144 views Asked by At

I'm using Scalding with Spyglass to read from/write to HBase.

I'm doing a left outer join of table1 and table2 and write back to table1 after transforming a column. Both table1 and table2 are declared as Spyglass HBaseSource.

This works fine. But, i need to access a different row in table1 using rowkey to compute transformed value.

I tried the following for HBase get: val hTable = new HTable(conf, TABLE_NAME) val result = hTable.get(new Get(rowKey.getBytes()))

I'm getting access to Configuration in Scalding job as mentioned in this link:

https://github.com/twitter/scalding/wiki/Frequently-asked-questions#how-do-i-access-the-jobconf

This works when i run the scalding job locally. But, when i run it in cluster, conf is null when this code is executed in Reducer.

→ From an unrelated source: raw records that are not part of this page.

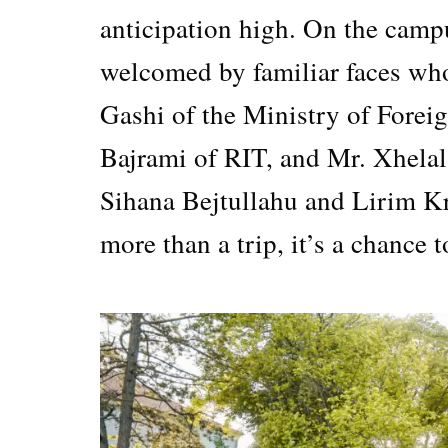
anticipation high. On the camp
welcomed by familiar faces who
Gashi of the Ministry of Forei
Bajrami of RIT, and Mr. Xhela
Sihana Bejtullahu and Lirim Kra
more than a trip, it’s a chance 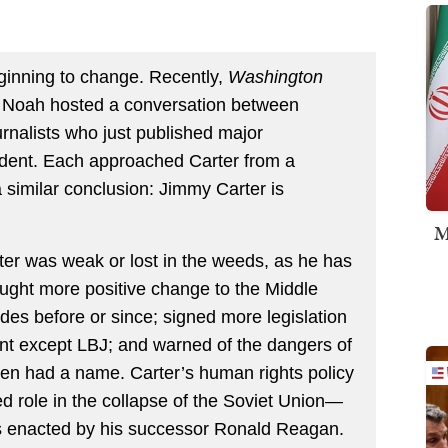
ginning to change. Recently,
Washington
y Noah hosted a conversation between
urnalists who just published major
ident. Each approached Carter from a
 a similar conclusion: Jimmy Carter is
M
rter was weak or lost in the weeds, as he has
ought more positive change to the Middle
des before or since; signed more legislation
nt except LBJ; and warned of the dangers of
ven had a name. Carter’s human rights policy
d role in the collapse of the Soviet Union—
es enacted by his successor Ronald Reagan.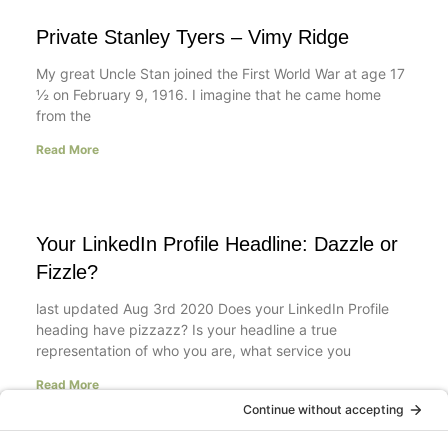
Private Stanley Tyers – Vimy Ridge
My great Uncle Stan joined the First World War at age 17
½ on February 9, 1916. I imagine that he came home
from the
Read More
Your LinkedIn Profile Headline: Dazzle or
Fizzle?
last updated Aug 3rd 2020 Does your LinkedIn Profile
heading have pizzazz? Is your headline a true
representation of who you are, what service you
Read More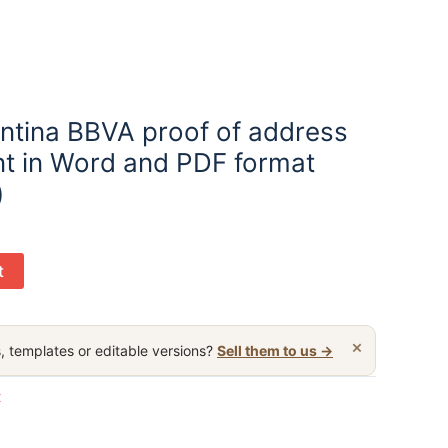
ntina BBVA proof of address
t in Word and PDF format
)
t
×
, templates or editable versions?
Sell them to us →
t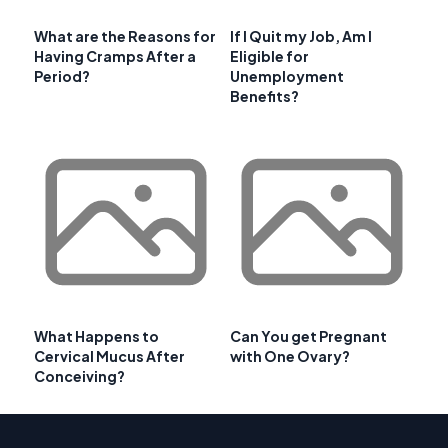
What are the Reasons for
If I Quit my Job, Am I
Having Cramps After a
Eligible for
Period?
Unemployment
Benefits?
What Happens to
Can You get Pregnant
Cervical Mucus After
with One Ovary?
Conceiving?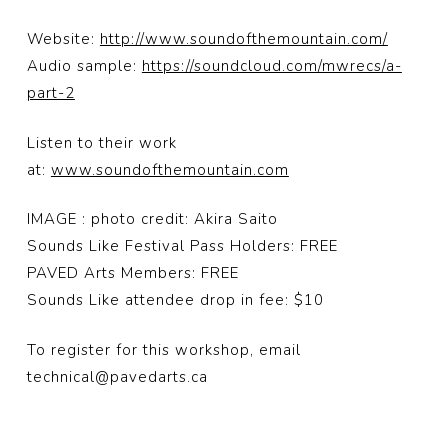
Website:
http://www.soundofthemountain.com/
Audio sample:
https://soundcloud.com/mwrecs/a-
part-2
Listen to their work
at:
www.soundofthemountain.com
IMAGE : photo credit: Akira Saito
Sounds Like Festival Pass Holders: FREE
PAVED Arts Members: FREE
Sounds Like attendee drop in fee: $10
To register for this workshop, email
technical@pavedarts.ca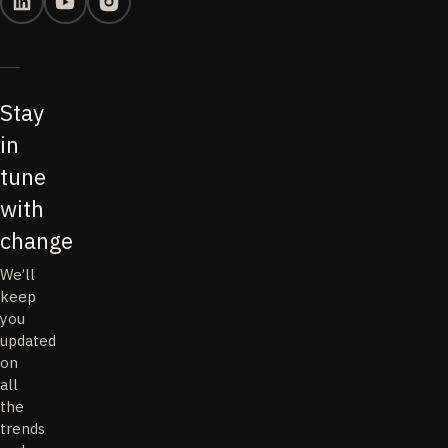
Stay
in
tune
with
change
We’ll
keep
you
updated
on
all
the
trends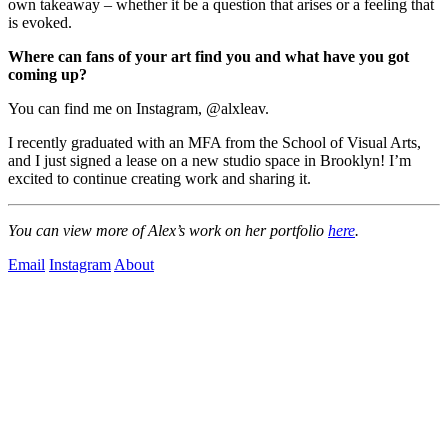
own takeaway – whether it be a question that arises or a feeling that 
is evoked.
Where can fans of your art find you and what have you got 
coming up?
You can find me on Instagram, @alxleav.
I recently graduated with an MFA from the School of Visual Arts, 
and I just signed a lease on a new studio space in Brooklyn! I’m 
excited to continue creating work and sharing it.
You can view more of Alex’s work on her portfolio 
here
.
Email
Instagram
About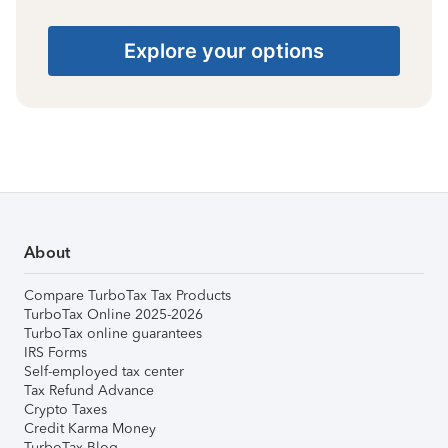
Explore your options
About
Compare TurboTax Tax Products
TurboTax Online 2025-2026
TurboTax online guarantees
IRS Forms
Self-employed tax center
Tax Refund Advance
Crypto Taxes
Credit Karma Money
TurboTax Blog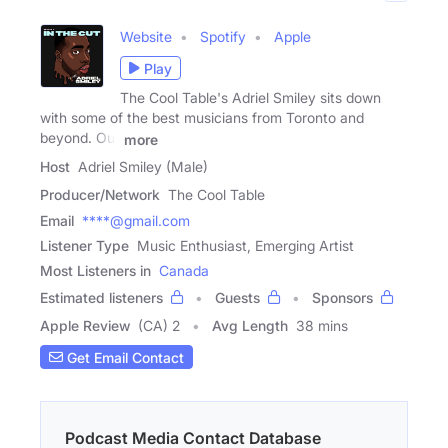
Website
Spotify
Apple
Play
The Cool Table's Adriel Smiley sits down
with some of the best musicians from Toronto and
beyond. Our
more
Host
Adriel Smiley (Male)
Producer/Network
The Cool Table
Email
****@gmail.com
Listener Type
Music Enthusiast, Emerging Artist
Most Listeners in
Canada
Estimated listeners
Guests
Sponsors
Apple Review
(CA) 2
Avg Length
38 mins
Get Email Contact
Podcast Media Contact Database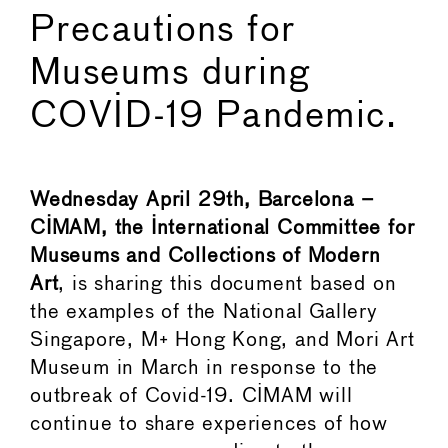
Precautions for
Museums during
COVID-19 Pandemic.
Wednesday April 29th, Barcelona –
CIMAM, the International Committee for
Museums and Collections of Modern
Art
, is sharing this document based on
the examples of the National Gallery
Singapore, M+ Hong Kong, and Mori Art
Museum in March in response to the
outbreak of Covid-19. CIMAM will
continue to share experiences of how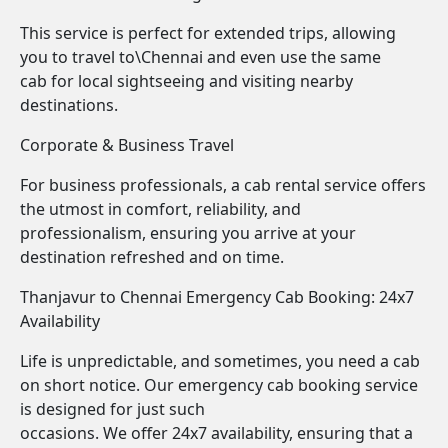
This service is perfect for extended trips, allowing
you to travel to\Chennai and even use the same
cab for local sightseeing and visiting nearby
destinations.
Corporate & Business Travel
For business professionals, a cab rental service offers
the utmost in comfort, reliability, and
professionalism, ensuring you arrive at your
destination refreshed and on time.
Thanjavur to Chennai Emergency Cab Booking: 24x7
Availability
Life is unpredictable, and sometimes, you need a cab
on short notice. Our emergency cab booking service
is designed for just such
occasions. We offer 24x7 availability, ensuring that a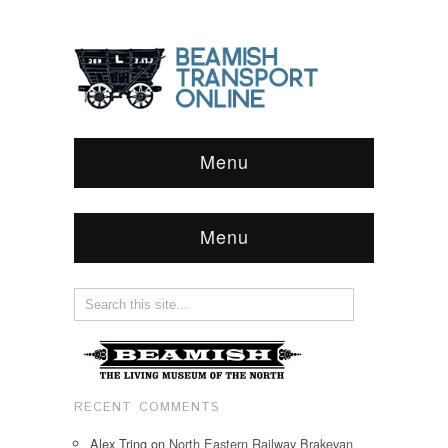
Menu
Menu
RECENT COMMENTS
Alex Tring
on
North Eastern Railway Brakevan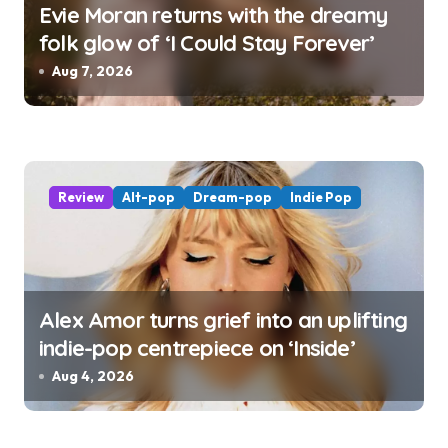
Evie Moran returns with the dreamy
folk glow of ‘I Could Stay Forever’
Aug 7, 2026
Review
Alt-pop
Dream-pop
Indie Pop
Alex Amor turns grief into an uplifting
indie-pop centrepiece on ‘Inside’
Aug 4, 2026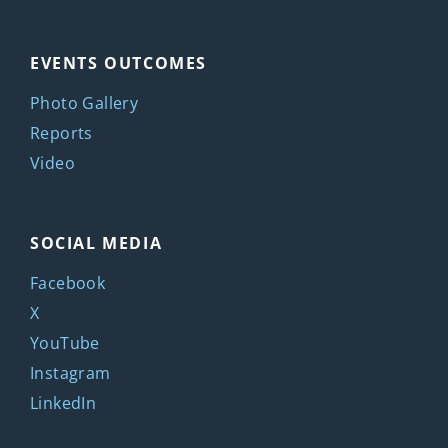
EVENTS OUTCOMES
Photo Gallery
Reports
Video
SOCIAL MEDIA
Facebook
X
YouTube
Instagram
LinkedIn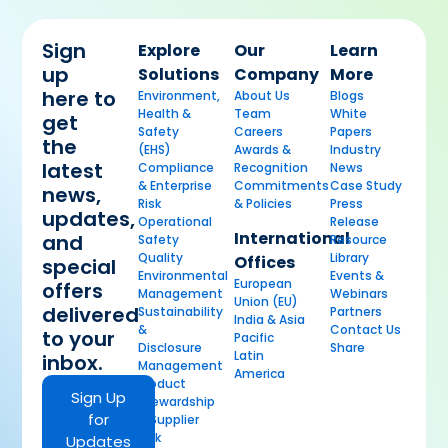
Sign
Explore
Our
Learn
up
Solutions
Company
More
here to
Environment,
About Us
Blogs
Health &
Team
White
get
Safety
Careers
Papers
the
(EHS)
Awards &
Industry
latest
Compliance
Recognition
News
& Enterprise
Commitments
Case Study
news,
Risk
& Policies
Press
updates,
Operational
Release
International
and
Safety
Resource
Quality
Library
Offices
special
Environmental
Events &
European
offers
Management
Webinars
Union (EU)
delivered
Sustainability
Partners
India & Asia
&
Contact Us
to your
Pacific
Disclosure
Share
Latin
inbox.
Management
America
Product
Sign Up
Stewardship
for
& Supplier
Risk
Updates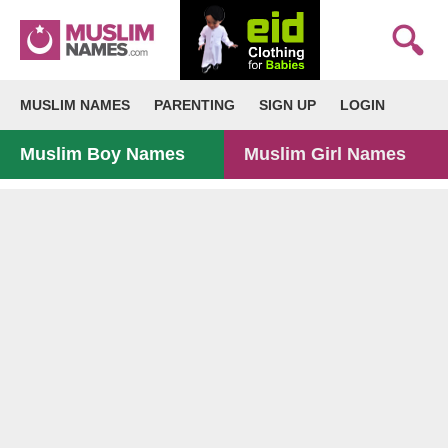
MUSLIM NAMES
PARENTING
SIGN UP
LOGIN
Muslim Boy Names
Muslim Girl Names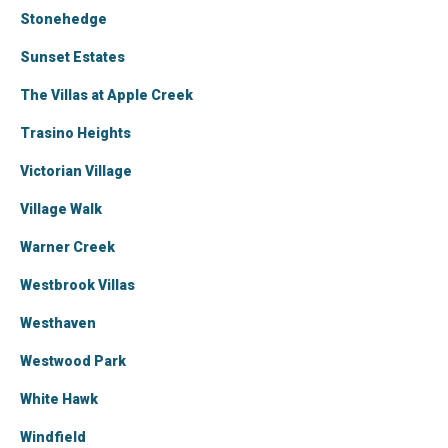
Stonehedge
Sunset Estates
The Villas at Apple Creek
Trasino Heights
Victorian Village
Village Walk
Warner Creek
Westbrook Villas
Westhaven
Westwood Park
White Hawk
Windfield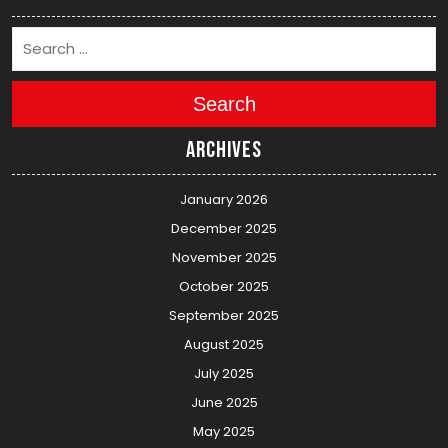
Search
Archives
January 2026
December 2025
November 2025
October 2025
September 2025
August 2025
July 2025
June 2025
May 2025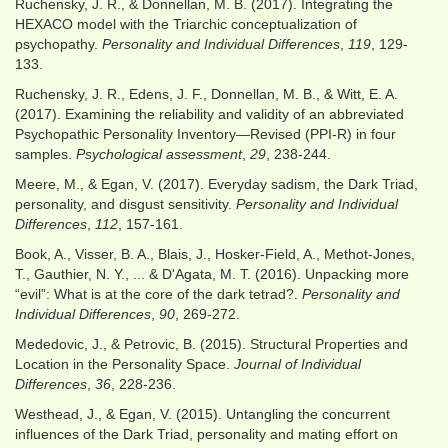
Ruchensky, J. R., & Donnellan, M. B. (2017). Integrating the
HEXACO model with the Triarchic conceptualization of
psychopathy.
Personality and Individual Differences
,
119
, 129-
133.
Ruchensky, J. R., Edens, J. F., Donnellan, M. B., & Witt, E. A.
(2017). Examining the reliability and validity of an abbreviated
Psychopathic Personality Inventory—Revised (PPI-R) in four
samples.
Psychological assessment
,
29
, 238-244.
Meere, M., & Egan, V. (2017). Everyday sadism, the Dark Triad,
personality, and disgust sensitivity.
Personality and Individual
Differences
,
112
, 157-161.
Book, A., Visser, B. A., Blais, J., Hosker-Field, A., Methot-Jones,
T., Gauthier, N. Y., ... & D'Agata, M. T. (2016). Unpacking more
“evil”: What is at the core of the dark tetrad?.
Personality and
Individual Differences
,
90
, 269-272.
Mededovic, J., & Petrovic, B. (2015). Structural Properties and
Location in the Personality Space.
Journal of Individual
Differences
,
36
, 228-236.
Westhead, J., & Egan, V. (2015). Untangling the concurrent
influences of the Dark Triad, personality and mating effort on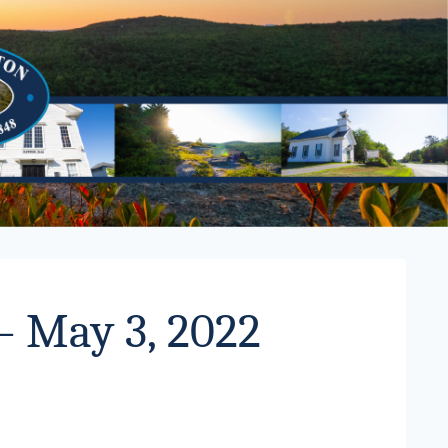
– May 3, 2022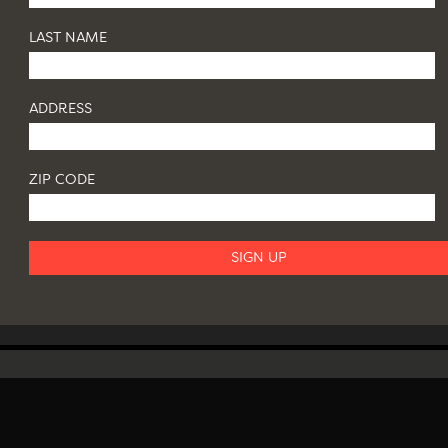
LAST NAME
ADDRESS
ZIP CODE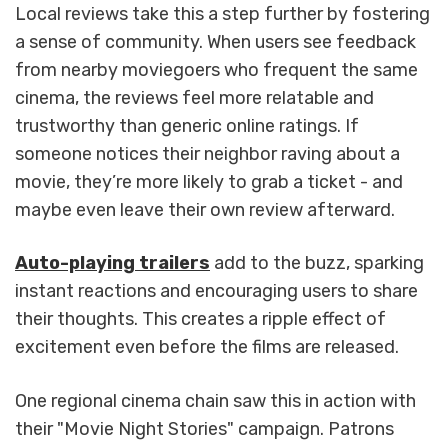
Local reviews take this a step further by fostering
a sense of community. When users see feedback
from nearby moviegoers who frequent the same
cinema, the reviews feel more relatable and
trustworthy than generic online ratings. If
someone notices their neighbor raving about a
movie, they’re more likely to grab a ticket - and
maybe even leave their own review afterward.
Auto-playing trailers
add to the buzz, sparking
instant reactions and encouraging users to share
their thoughts. This creates a ripple effect of
excitement even before the films are released.
One regional cinema chain saw this in action with
their "Movie Night Stories" campaign. Patrons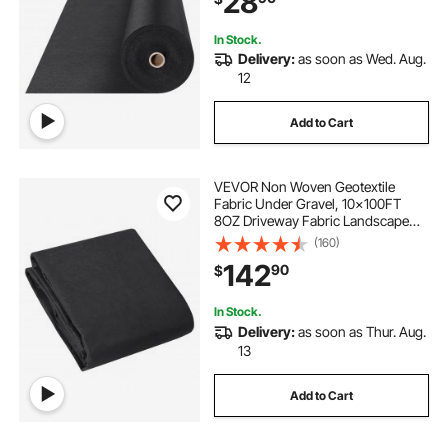
28
Weed Control Fabric
In Stock.
Delivery:
as soon as Wed. Aug.
12
Add to Cart
VEVOR Non Woven Geotextile
Fabric Under Gravel, 10x100FT
8OZ Driveway Fabric Landscape
Fabric, Heavy Duty Weed Barrier
(160)
Fabric, Ground Cover Weed
142
90
$
Control Fabric, French Drains
Drainage Fabric, Black
In Stock.
Delivery:
as soon as Thur. Aug.
13
Add to Cart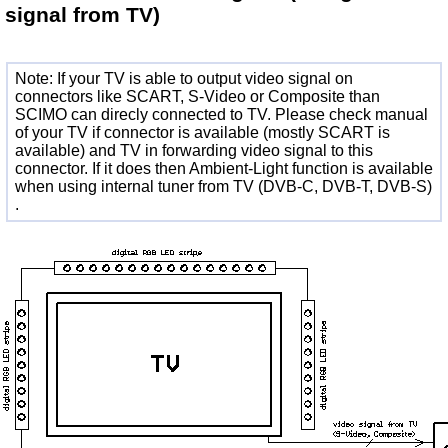
signal from TV)
Note: If your TV is able to output video signal on
connectors like SCART, S-Video or Composite than
SCIMO can direcly connected to TV. Please check manual
of your TV if connector is available (mostly SCART is
available) and TV in forwarding video signal to this
connector. If it does then Ambient-Light function is available
when using internal tuner from TV (DVB-C, DVB-T, DVB-S)
.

Is there a better way to do HBase get/scan in a Scalding/Cascading job for cases like this?

1

There are 1 answers

0
adev On

Ways to do this...

1) You can use a managed resource

class SomeJob(args: Args) extends Job(args) {      
  val someConfig = HBaseConfiguration.create().addResource(new Path(pathtoyourxmlfile))
  lazy val hPool = new HTablePool(someConfig, 3)

  def getConf = {
    implicitly[Mode] match {
      case Hdfs(_, conf) => conf
      case _ => whateveryou are doing for a local conf...
    }
  }
  ... somePipe.someOperation.... {
        val gets = key.map { key => new Get(key) }
        managed(hPool.getTable("myTableName")) acquireAndGet { table => 
          val results = table.get(gets)
          ...do something with these results
        }
     }    
}

2) You can use some more specific cascading code, where you write a custom scheme and inside that you will override the source method and possibly some others depending on your needs. In there you can access the JobConf like this:

class MyScheme extends Scheme[JobConf, SomeRecordReader, SomeOutputCollector, ..] {

  @transient var jobConf: Configuration = super.jobConfiguration

  override def source(flowProcess: FlowProcess[JobConf], ...): Boolean = {
   jobConf = flowProcess match {
     case h: HadoopFlowProcess => h.getJobConf
     case _ => jconf
   }

   ... dosomething with the jobConf here

 }   

}